Emily and I went to some rummage sales yesterday. At the first one, which was really this big community center benefit thing, I bought a game that apparently failed to replace Scrabble several decades ago, called Option, and a kitchen device that doesn't make much sense to me but only cost $0.10. I think it may be a grapefruit puller-outer, or at least that's what I'm using it for.
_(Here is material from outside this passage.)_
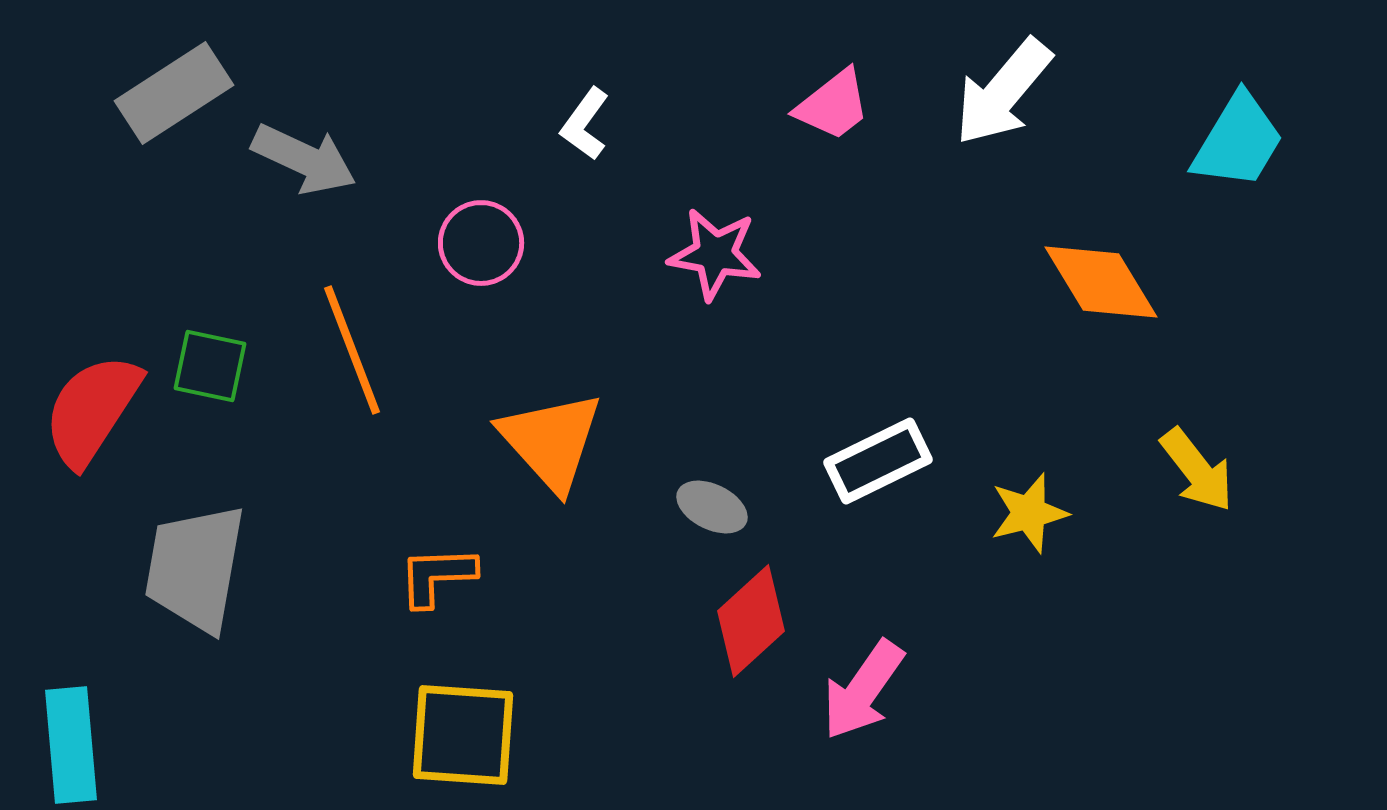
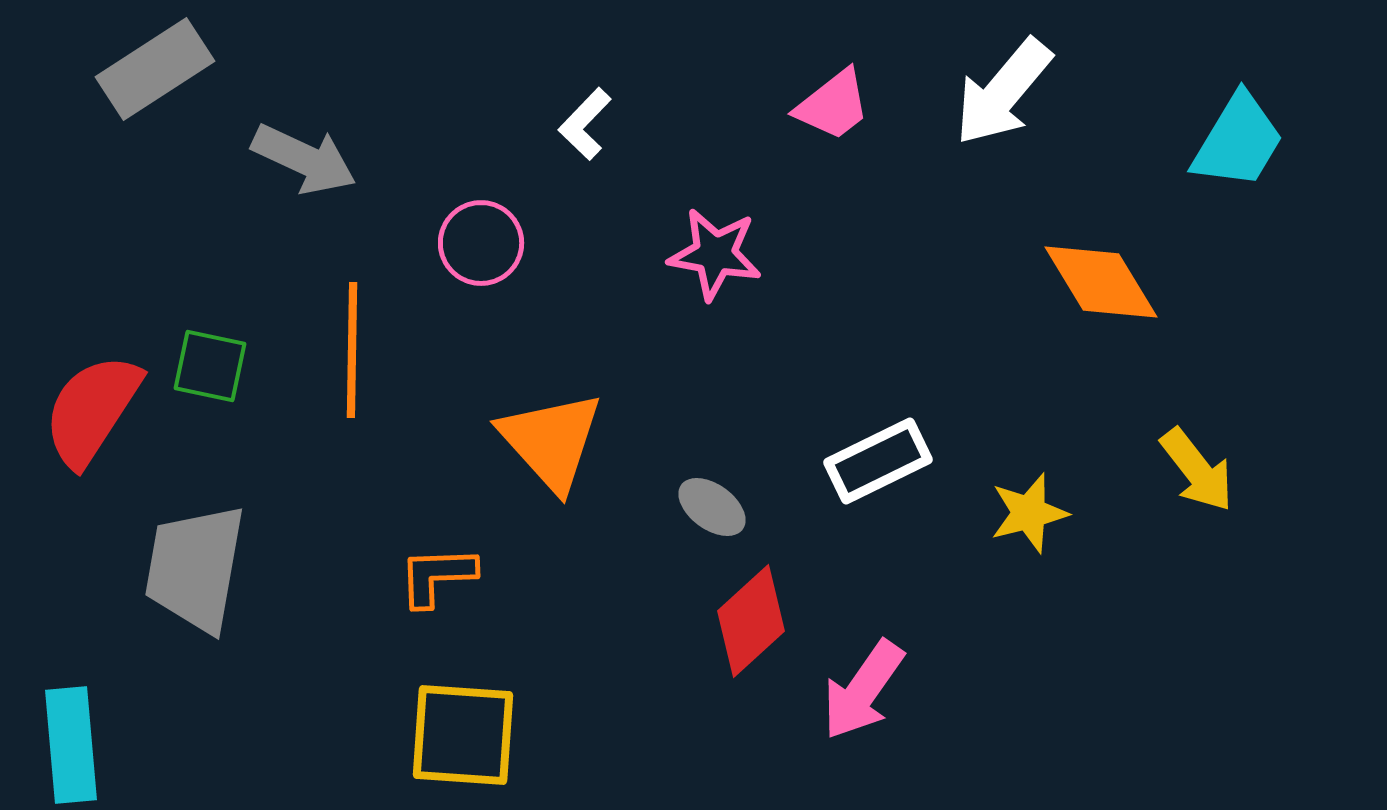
gray rectangle: moved 19 px left, 24 px up
white L-shape: rotated 8 degrees clockwise
orange line: rotated 22 degrees clockwise
gray ellipse: rotated 10 degrees clockwise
[Mark Lanegan] Tomorrow it's ten years since Kurt Cobain killed himself. I was 14 at the time, and a huge Nirvana fan. The event had as much impact on me as any cultural event probably could, and it still informs most of my thinking about death, depression, rock and roll and the mass media. I posted something a couple years ago about Bruce McCulloch's "Vigil," a spoken word track full of flip brusqueness and desperate curiosity, to the effect that I doubted I would ever be able understand what Kurt didn't see in the world and whether I couldn't see it either.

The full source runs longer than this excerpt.